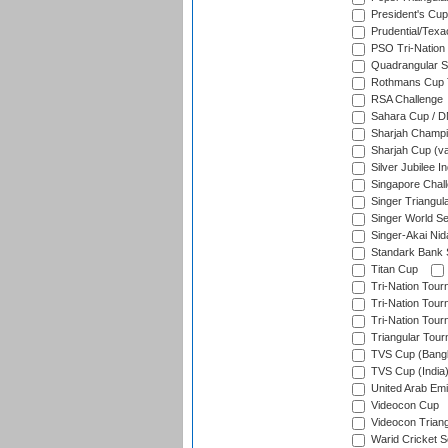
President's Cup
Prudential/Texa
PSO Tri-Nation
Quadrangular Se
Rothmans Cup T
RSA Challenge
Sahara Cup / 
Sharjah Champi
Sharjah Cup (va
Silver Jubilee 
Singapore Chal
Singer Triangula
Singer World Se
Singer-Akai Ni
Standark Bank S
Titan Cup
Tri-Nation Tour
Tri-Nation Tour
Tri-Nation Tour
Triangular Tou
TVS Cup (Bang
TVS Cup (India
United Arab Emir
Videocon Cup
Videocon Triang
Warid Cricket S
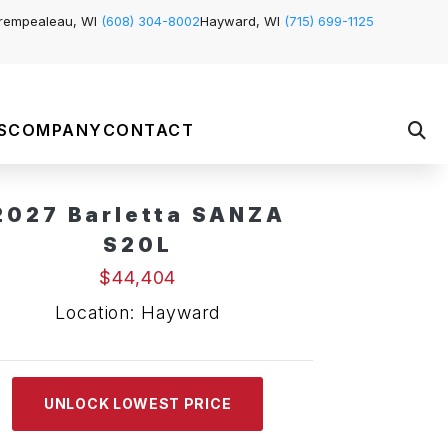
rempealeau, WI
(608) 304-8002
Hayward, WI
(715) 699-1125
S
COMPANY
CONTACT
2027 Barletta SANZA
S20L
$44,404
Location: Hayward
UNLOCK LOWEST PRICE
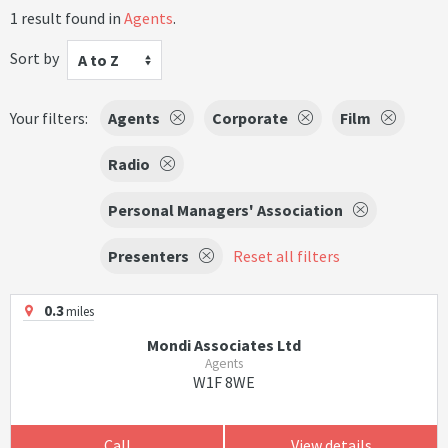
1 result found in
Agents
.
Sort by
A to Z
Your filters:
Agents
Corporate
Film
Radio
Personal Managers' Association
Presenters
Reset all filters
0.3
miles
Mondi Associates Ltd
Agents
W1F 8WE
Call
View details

----

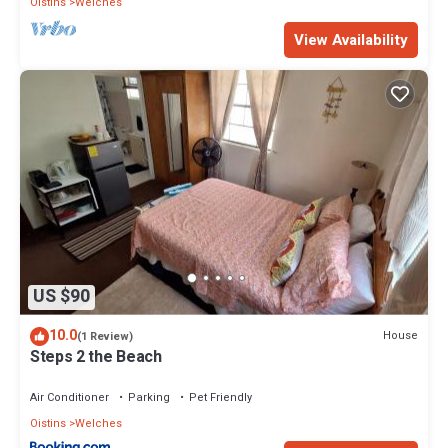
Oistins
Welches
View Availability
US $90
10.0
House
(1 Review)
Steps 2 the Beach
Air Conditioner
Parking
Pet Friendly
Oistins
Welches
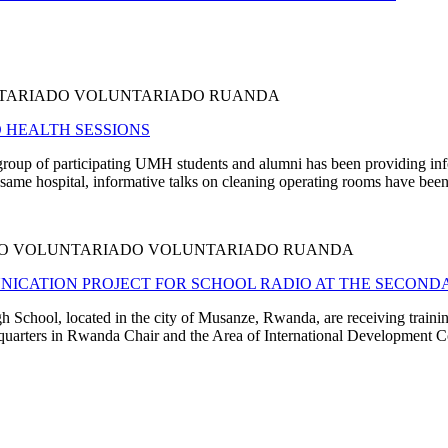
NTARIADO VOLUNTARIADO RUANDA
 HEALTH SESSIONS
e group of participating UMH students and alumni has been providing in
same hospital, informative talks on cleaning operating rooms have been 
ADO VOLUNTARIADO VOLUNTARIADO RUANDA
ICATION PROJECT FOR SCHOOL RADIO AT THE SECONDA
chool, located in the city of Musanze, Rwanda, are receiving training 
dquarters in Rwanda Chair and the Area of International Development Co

----

▸ **Exercise objective**:
Search the data above for the word "VOLUNTARIADO". Copy each line it is in.

▸ **Worked solution**:
NTARIADO VOLUNTARIADO RUANDA
ADO VOLUNTARIADO VOLUNTARIADO RUANDA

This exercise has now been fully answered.